What it means about the relationship between humans and technology
I’m going to sound like a conspiracy theorist for a moment. For millennia, people have been obsessed with the idea of a dystopian near-future where humans can fly and re-grow limbs; one in which they have tamed nature to the point where it’s been subverted to their will. After the industrial revolution, these fantasies became intricately linked with the development of machines. Today, machines are omnipresent, and the forces that control our lives—capital, data, the Internet—are unseen, incomprehensible and all-powerful. One should question the astuteness of leaving so much power over the running of our societies to machines and quantities that we can barely understand.
Starting on April 12, 2009, Amazon.com was hit by an unfortunate “system failure” that took books written by and about homosexuals, along with other “obscene” materials, off their commercial listings and removed their sales rankings.
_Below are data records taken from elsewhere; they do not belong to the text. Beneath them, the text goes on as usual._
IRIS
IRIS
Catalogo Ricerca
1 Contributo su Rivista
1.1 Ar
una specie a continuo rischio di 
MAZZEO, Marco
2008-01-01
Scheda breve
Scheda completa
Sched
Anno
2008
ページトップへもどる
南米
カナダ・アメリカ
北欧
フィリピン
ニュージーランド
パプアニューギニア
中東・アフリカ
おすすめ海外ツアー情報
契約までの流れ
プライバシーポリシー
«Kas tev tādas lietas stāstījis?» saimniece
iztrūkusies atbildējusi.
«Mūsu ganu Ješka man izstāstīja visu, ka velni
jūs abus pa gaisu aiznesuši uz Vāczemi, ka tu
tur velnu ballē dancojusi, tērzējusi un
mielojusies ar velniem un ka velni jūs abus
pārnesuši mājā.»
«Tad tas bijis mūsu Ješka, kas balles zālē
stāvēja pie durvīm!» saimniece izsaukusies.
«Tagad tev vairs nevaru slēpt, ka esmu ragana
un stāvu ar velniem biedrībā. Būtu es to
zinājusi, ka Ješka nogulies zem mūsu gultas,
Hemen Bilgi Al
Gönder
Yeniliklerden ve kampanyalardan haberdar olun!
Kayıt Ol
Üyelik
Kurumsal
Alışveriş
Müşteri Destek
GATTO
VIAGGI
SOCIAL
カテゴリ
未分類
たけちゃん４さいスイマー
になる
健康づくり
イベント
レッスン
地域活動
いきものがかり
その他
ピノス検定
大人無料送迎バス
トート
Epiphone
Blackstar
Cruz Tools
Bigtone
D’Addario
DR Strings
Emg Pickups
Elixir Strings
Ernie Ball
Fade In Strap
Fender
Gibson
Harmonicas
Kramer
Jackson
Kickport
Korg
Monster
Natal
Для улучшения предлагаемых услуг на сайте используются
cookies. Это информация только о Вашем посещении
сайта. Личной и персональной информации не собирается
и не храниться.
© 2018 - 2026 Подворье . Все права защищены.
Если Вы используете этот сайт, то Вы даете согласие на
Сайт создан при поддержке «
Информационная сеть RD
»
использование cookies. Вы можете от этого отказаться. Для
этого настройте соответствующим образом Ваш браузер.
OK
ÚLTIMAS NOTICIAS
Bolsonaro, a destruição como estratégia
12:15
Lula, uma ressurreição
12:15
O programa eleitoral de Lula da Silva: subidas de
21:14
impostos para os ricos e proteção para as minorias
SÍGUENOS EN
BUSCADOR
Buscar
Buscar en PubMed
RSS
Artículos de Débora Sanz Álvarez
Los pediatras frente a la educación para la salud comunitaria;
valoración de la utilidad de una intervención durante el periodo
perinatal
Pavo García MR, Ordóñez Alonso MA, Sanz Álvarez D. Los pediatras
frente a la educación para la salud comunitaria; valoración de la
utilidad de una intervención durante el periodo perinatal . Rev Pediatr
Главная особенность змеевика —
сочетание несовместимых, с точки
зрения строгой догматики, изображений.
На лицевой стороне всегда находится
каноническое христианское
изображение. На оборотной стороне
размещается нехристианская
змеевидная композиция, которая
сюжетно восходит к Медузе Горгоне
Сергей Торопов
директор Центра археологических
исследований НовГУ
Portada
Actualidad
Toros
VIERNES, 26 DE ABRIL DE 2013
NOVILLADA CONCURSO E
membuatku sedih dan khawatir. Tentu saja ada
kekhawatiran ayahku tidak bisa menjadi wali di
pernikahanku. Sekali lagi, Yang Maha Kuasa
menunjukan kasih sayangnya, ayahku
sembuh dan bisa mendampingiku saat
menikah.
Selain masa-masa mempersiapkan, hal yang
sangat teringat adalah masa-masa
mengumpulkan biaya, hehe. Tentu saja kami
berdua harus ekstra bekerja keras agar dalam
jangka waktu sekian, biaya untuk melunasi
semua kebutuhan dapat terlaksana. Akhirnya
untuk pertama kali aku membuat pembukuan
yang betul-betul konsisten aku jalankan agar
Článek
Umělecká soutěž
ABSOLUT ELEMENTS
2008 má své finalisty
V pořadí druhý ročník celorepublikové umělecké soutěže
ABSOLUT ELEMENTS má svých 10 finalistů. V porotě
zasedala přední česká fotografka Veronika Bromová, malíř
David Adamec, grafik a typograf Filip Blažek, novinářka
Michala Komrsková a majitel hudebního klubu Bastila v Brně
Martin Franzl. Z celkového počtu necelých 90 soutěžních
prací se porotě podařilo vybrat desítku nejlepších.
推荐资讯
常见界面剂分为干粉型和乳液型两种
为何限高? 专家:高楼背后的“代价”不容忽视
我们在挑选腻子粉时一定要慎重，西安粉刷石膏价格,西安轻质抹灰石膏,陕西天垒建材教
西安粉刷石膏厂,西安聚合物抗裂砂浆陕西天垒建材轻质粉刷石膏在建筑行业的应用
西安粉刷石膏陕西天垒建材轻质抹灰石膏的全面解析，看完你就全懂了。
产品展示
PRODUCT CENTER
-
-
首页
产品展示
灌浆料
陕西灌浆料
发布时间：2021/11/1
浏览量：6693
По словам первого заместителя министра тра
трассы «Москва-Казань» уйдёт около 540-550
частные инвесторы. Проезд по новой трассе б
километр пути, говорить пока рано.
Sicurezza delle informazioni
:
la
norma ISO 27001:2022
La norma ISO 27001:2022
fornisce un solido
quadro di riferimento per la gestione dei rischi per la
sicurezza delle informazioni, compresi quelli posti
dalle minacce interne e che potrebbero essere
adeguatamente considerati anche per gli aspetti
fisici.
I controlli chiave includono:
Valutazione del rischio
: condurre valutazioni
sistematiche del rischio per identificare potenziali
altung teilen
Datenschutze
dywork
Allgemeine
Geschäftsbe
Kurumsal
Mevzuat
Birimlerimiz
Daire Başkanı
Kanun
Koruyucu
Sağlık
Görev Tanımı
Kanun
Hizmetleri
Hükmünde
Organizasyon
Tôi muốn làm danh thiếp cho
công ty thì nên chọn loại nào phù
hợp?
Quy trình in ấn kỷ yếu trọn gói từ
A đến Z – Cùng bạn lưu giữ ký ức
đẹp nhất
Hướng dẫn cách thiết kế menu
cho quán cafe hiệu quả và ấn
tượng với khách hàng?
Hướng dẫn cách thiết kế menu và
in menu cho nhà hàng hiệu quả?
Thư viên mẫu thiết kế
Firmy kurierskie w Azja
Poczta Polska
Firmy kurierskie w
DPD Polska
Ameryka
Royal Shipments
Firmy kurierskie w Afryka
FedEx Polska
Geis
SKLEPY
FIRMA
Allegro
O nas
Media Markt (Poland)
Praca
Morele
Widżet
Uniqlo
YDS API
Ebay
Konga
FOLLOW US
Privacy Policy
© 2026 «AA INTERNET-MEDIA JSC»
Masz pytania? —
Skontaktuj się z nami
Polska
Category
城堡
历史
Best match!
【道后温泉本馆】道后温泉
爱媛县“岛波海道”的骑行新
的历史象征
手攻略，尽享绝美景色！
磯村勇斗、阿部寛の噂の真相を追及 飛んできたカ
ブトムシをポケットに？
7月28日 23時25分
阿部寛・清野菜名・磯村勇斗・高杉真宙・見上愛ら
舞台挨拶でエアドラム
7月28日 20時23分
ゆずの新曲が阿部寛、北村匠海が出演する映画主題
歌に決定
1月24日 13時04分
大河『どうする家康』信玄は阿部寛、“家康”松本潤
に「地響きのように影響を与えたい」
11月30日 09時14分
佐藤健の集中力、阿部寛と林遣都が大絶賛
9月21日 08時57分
Whether this was a “glitch,” as the company claims, or a more sinister third party hack is hardly the important question: the fact that Amazon has the power to single-handedly slash and burn a whole subsection of literature with the flick of a metaphorical switch is horrifying. That’s a tremendous amount of power—not just over books, but over human knowledge. It should make us realize that Amazon.com and its rivals, like Google, are not benign media giants stationed for our convenience about the green cyber-pastures of the Internet. They are ubiquitous data-powers that we have invested with an enormous amount of control over culture—control that no governing body has ever had over the commerce of ideas.
When the meta-apocalypse occurs and civilization comes crashing down in a mess of twisted computer chips, don’t blame the robots. My computer can’t even handle parallel downloads (I’m sure the sleek little bastard will be crying in a corner). Blame the fact that we have given away power over our combined knowledge to a host of nameless, faceless collectives for the sake of convenience, instead of guarding our intellectual patrimony from abuse.
So, am I telling you to go out there and form a small band of plucky cyber-terrorists to waylay the media powerhouses on the informational highways of the Internet and demand that we institute a series of checks and balances to protect our culture from their craven cybernetic ways? Well, that’s really up to you.